My latest call on African Guyanese to support their own vendors and entrepreneurs and to withdraw their patronage of businesses which enable the PPP government was triggered of course by the scandalous 7 percent “top up” given to public servants which according to former Finance Minister Winston Jordan amounts to less than a dollar per day. This from the same government which gave huge tax breaks and other benefits to big business, an unknown sum to farmers as flood relief and a hefty $250, 000 to severed sugar workers in addition to their severance pay. It must be stressed that all of those categories are dominated by Guyanese of one ethnicity. But when it comes to the public service which is dominated by people of another ethnicity, they are given a pittance.
If that is not ethno-racial economic violence, then what is? Here is a government that is using its control of the national purse strings to distribute common resources in the most discriminatory manner. That is called institutional racism. The fact that PPP supporters in high places support or remain silent in the face of such blatant discrimination makes them culpable. They already got more than their fair share of resources from the government. So, they don’t care if others do not get. They have been repaid for their political support of the PPP, so they don’t care about the supporters of other parties. Hence my call for a boycott of that sector.
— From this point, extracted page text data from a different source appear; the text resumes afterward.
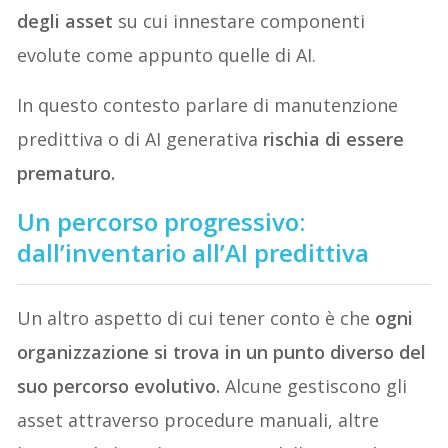
degli asset
su cui innestare componenti
evolute come appunto quelle di AI.
In questo contesto parlare di manutenzione
predittiva o di AI generativa
rischia di essere
prematuro.
Un percorso progressivo:
dall’inventario all’AI predittiva
Un altro aspetto di cui tener conto è che
ogni
organizzazione si trova in un punto diverso del
suo percorso evolutivo.
Alcune gestiscono gli
asset attraverso procedure manuali, altre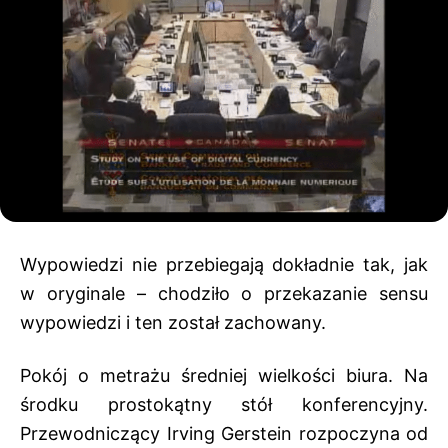
Wypowiedzi nie przebiegają dokładnie tak, jak
w oryginale – chodziło o przekazanie sensu
wypowiedzi i ten został zachowany.
Pokój o metrażu średniej wielkości biura. Na
środku prostokątny stół konferencyjny.
Przewodniczący Irving Gerstein rozpoczyna od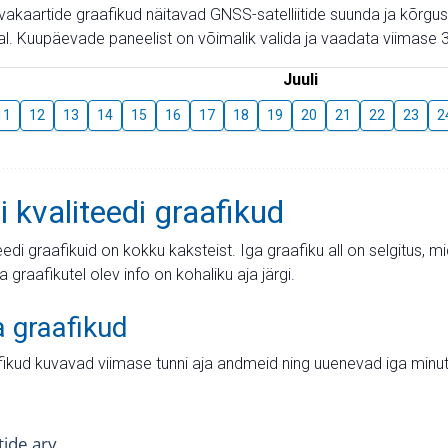
aevakaartide graafikud näitavad GNSS-satelliitide suunda ja kõr
l. Kuupäevade paneelist on võimalik valida ja vaadata viimase 3
Juuli
11
12
13
14
15
16
17
18
19
20
21
22
23
2
i kvaliteedi graafikud
teedi graafikuid on kokku kaksteist. Iga graafiku all on selgitus, 
ja graafikutel olev info on kohaliku aja järgi.
a graafikud
fikud kuvavad viimase tunni aja andmeid ning uuenevad iga minut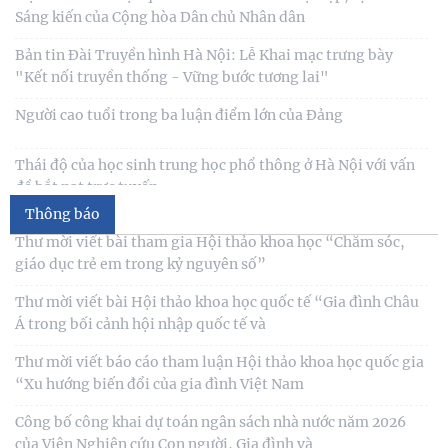
Thái độ của học sinh trung học phổ thông ở Hà Nội với vấn
đề bắt nạt trực tuyến
Thư cảm ơn
Viện Hàn lâm Khoa học xã hội Việt Nam và Học viện Chính
trị và Hành chính quốc gia Lào ký Thỏa
Thư mời viết bài tham gia Hội thảo khoa học “Chăm sóc,
giáo dục trẻ em trong kỷ nguyên số”
Chủ tịch Viện Hàn lâm Khoa học xã hội Việt Nam thăm và
làm việc tại Viện Khoa học Kinh tế và Xã hội
Thư mời viết bài Hội thảo khoa học quốc tế “Gia đình Châu
Á trong bối cảnh hội nhập quốc tế và
Thông báo
Thư mời viết báo cáo tham luận Hội thảo khoa học quốc gia
“Xu hướng biến đổi của gia đình Việt Nam
Công bố công khai dự toán ngân sách nhà nước năm 2026
của Viện Nghiên cứu Con người, Gia đình và
Công khai thông tin nhiệm vụ cấp Cơ sở 2025
Thư mời viết bài hội thảo khoa học thường niên về nghiên
cứu con người “NÂNG CAO CHẤT LƯỢNG CUỘC
Thông báo triệu tập thí sinh đủ điều kiện, tiêu chuẩn, tham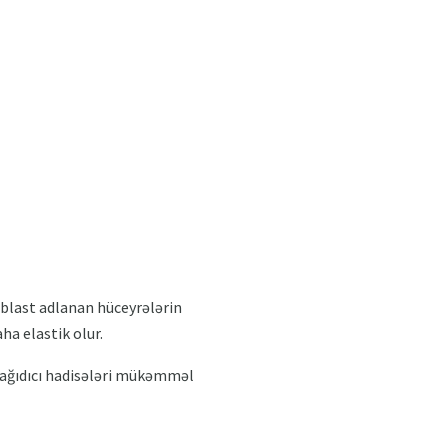
oblast adlanan hüceyrələrin
aha elastik olur.
dağıdıcı hadisələri mükəmməl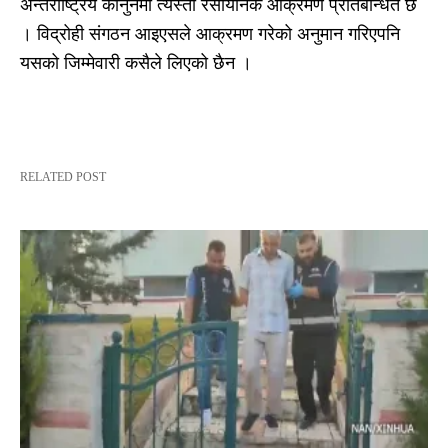
अन्तर्राष्ट्रिय कानुनमा त्यस्ता रसायनिक आक्रमण प्रतिबन्धित छ
। विद्रोही संगठन आइएसले आक्रमण गरेको अनुमान गरिएपनि
यसको जिम्मेवारी कसैले लिएको छैन ।
RELATED POST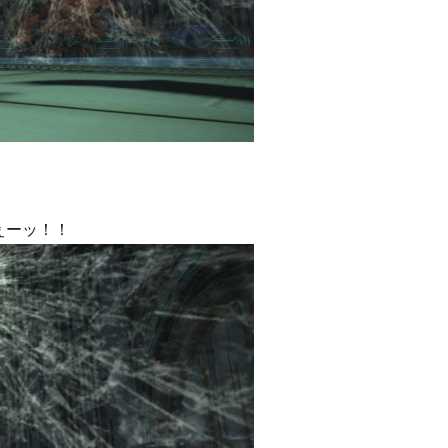
ぇーッ！！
In making that call on my program on Monday November 22, I asked for the exemption of small vendors and small businesspeople who support the PPP. Those people should not suffer because they gave their votes to the PPP. No group should. They do not directly influence PPP policy towards African Guyanese. Many of my listeners and viewers disagreed with me on this issue, but as I told them even on matters of race, social class matters. The PPP firing squads didn’t circulate this in their video. And the born-again, closeted Indianist columnist didn’t get that memo.
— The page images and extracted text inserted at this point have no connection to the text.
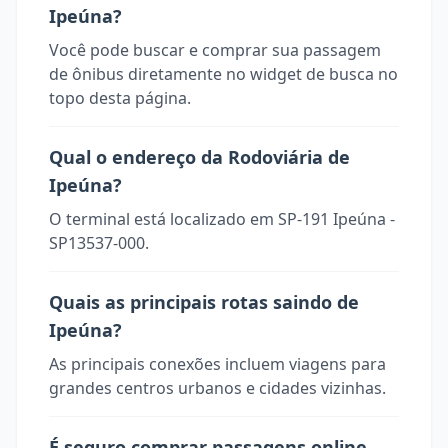
Ipeúna?
Você pode buscar e comprar sua passagem
de ônibus diretamente no widget de busca no
topo desta página.
Qual o endereço da Rodoviária de
Ipeúna?
O terminal está localizado em SP-191 Ipeúna -
SP13537-000.
Quais as principais rotas saindo de
Ipeúna?
As principais conexões incluem viagens para
grandes centros urbanos e cidades vizinhas.
É seguro comprar passagens online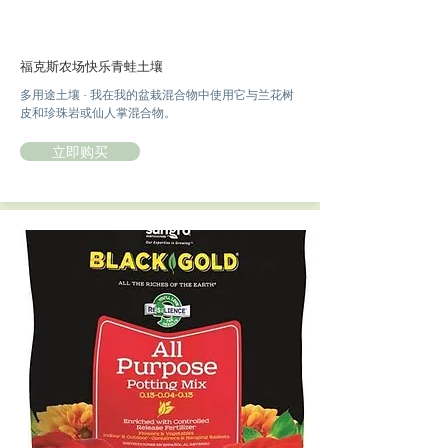
福克斯农场快乐青蛙土壤
多用途土壤 - 我在我的盆栽混合物中使用它与兰花树
皮和珍珠岩或仙人掌混合物。
立即购买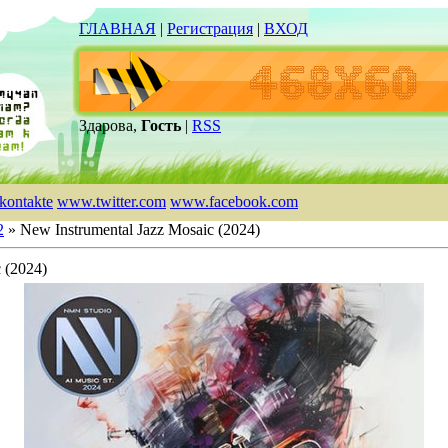
ГЛАВНАЯ
|
Регистрация
|
ВХОД
Здарова,
Гость
|
RSS
kontakte
www.twitter.com
www.facebook.com
2
» New Instrumental Jazz Mosaic (2024)
 (2024)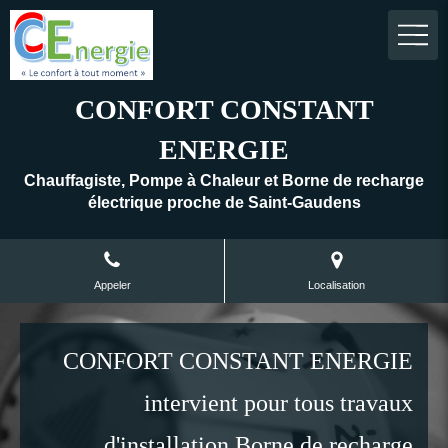
CONFORT CONSTANT
ENERGIE
Chauffagiste, Pompe à Chaleur et Borne de recharge
électrique proche de Saint-Gaudens
Appeler
Localisation
CONFORT CONSTANT ENERGIE
intervient pour tous travaux
d'installation Borne de recharge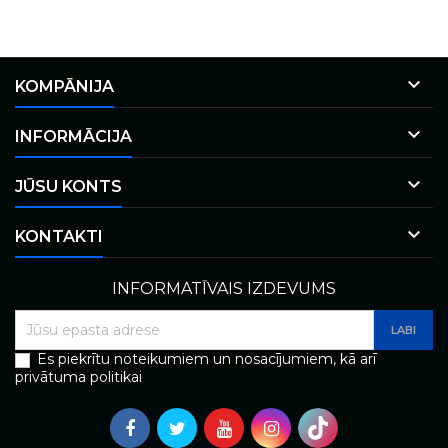

KOMPĀNIJA

INFORMĀCIJA

JŪSU KONTS

KONTAKTI
INFORMATĪVAIS IZDEVUMS
Es piekrītu noteikumiem un nosacījumiem, kā arī
privātuma politikai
On that very program I denounced ethnic violence as a solution to our problems. I also denounced PPP’s provocation of ethnic violence. And I called on African Guyanese not to be provoked into violence. Ethnic violence is the worst form of violence. Just look at the unending violence in those ethnic hotspots around the world. We in Guyana have had our share of violence. At the end of the day violence prolongs the conflict rather than ends it. They didn’t circulate that in their video and that columnist didn’t get that memo either.
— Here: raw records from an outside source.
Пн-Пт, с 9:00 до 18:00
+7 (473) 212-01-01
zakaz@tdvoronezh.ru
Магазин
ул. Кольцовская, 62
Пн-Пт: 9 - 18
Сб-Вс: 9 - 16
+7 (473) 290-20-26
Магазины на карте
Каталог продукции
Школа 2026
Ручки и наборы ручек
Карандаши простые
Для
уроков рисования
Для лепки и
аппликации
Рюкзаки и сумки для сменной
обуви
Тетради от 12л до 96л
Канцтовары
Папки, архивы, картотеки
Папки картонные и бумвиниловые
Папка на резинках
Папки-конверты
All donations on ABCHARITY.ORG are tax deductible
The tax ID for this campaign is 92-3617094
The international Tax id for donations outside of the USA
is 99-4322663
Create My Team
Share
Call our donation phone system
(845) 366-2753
But non-violence should not mean cowardice and surrender to injustice. Never. Hence my call to undermine the government and its enablers. In the first place, it is the PPP which has been undermining the rule of law and those who did not vote for the party. I make no apologies for my call. Those who today call me racist did not raise their voices when there were calls by others to put poison in food to be sold to the opposite ethnic group. There is a viciousness that accompanies this government that is trickling down to some of its supporters. They are ever quick to deem opposition people racists and to call for them to be jailed There have been calls for me to be killed. And the columnist has put it out there that I am the reincarnation of Ronald Waddell—to be killed?